En l'an 2000, on a dépisté 8 934 nouveaux cas de tuberculose toutes
formes au Sénégal, ce qui représente 93,1 pour 100 000 habitants.
Et un séropositif a plus de risque de faire une tuberculose que
n'importe quelle autre personne.
Qu'est-ce que la tuberculose ?
C'est une maladie infectieuse, contagieuse due au bacille de koch.
Elle atteint principalement les poumons, mais elle peut toucher
d'autres organes comme les ganglions, les os, les reins, le cœur,
le cerveau, etc.. Elle connaît actuellement une recrudescence particulière
à cause de l'influence de l'infection Vih/Sida et de l'accentuation
de la pauvreté avec son lot de promiscuité, un peu presque partout
dans les banlieues et bidonvilles.
Comment se transmet-elle ?
Par les gouttelettes de salive ou de crachats émises lors de la
toux ou de la parole du sujet atteint de tuberculose pulmonaire.
Cette transmission est plus intense dans un local fermé et sombre
occupé par plusieurs personnes. Dans 95 % des cas, le premier organe
atteint est le poumon. Pour ce qui est de sa manifestation, selon
les médecins, le premier contact avec le Bk, ou primo-infection,
est le plus souvent sans signe apparent (95 % des cas). Elle se
manifeste sous la forme d'une fièvre discrète et modérée.
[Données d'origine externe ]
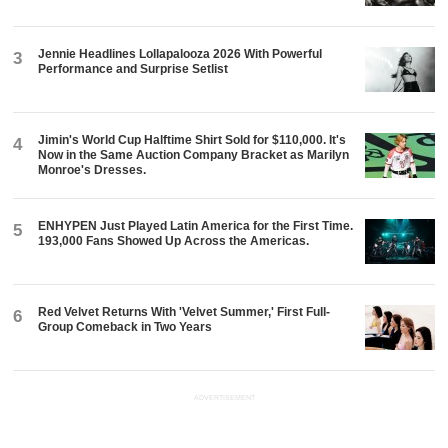
Jennie Headlines Lollapalooza 2026 With Powerful
3
Performance and Surprise Setlist
Jimin's World Cup Halftime Shirt Sold for $110,000. It's
4
Now in the Same Auction Company Bracket as Marilyn
Monroe's Dresses.
ENHYPEN Just Played Latin America for the First Time.
5
193,000 Fans Showed Up Across the Americas.
Red Velvet Returns With 'Velvet Summer,' First Full-
6
Group Comeback in Two Years
ADVERTISEMENT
Mais quand faut-il suspecter la tuberculose
?
En règle générale, la découverte chez un sujet d'un ou de plusieurs
signes évocateurs tels qu'une toux persistante, une fièvre nocturne,
un manque d'appétit, l'amaigrissement, la fatigue, des sueurs nocturnes,
ou encore des douleurs thoraciques. Quelquefois, la maladie est
détectée chez un sujet crachant du sang après une toux.
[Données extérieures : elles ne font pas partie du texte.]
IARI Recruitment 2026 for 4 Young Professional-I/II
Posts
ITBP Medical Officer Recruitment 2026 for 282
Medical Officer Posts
C'est pourquoi faut-il dépister la tuberculose chez toute personne
présentant une toux traînante de plus de trois semaines. Mais aussi
chez les anciens tuberculeux présentant des symptômes respiratoires
et les enfants de 0 à 5 ans en contact permanent avec une personne
qui a la tuberculose pulmonaire. Personne infectée par le Vih.
Que faire en cas d'infection par le Bk ?
Il faut, conseillent les médecins, prendre régulièrement les médicaments
anti-tuberculeux et respecter la durée du traitement. Mais aussi
respecter les dates des examens et contrôles et cracher dans un
pot ayant un couvercle ou dans un crachoir. Et il faut se protéger
la bouche avec un mouchoir quand on tousse.
Et en matière de prévention, les spécialistes préconisent d'aérer
et de maintenir propres les locaux, de faire vacciner les enfants
et de faire la chimiothérapie pour les enfants en contact avec des
tuberculeux.
Autre conseils des médecins : consulter les membres d'une famille
où il y a un tuberculeux et se prémunir contre l'infection à Vih/Sida.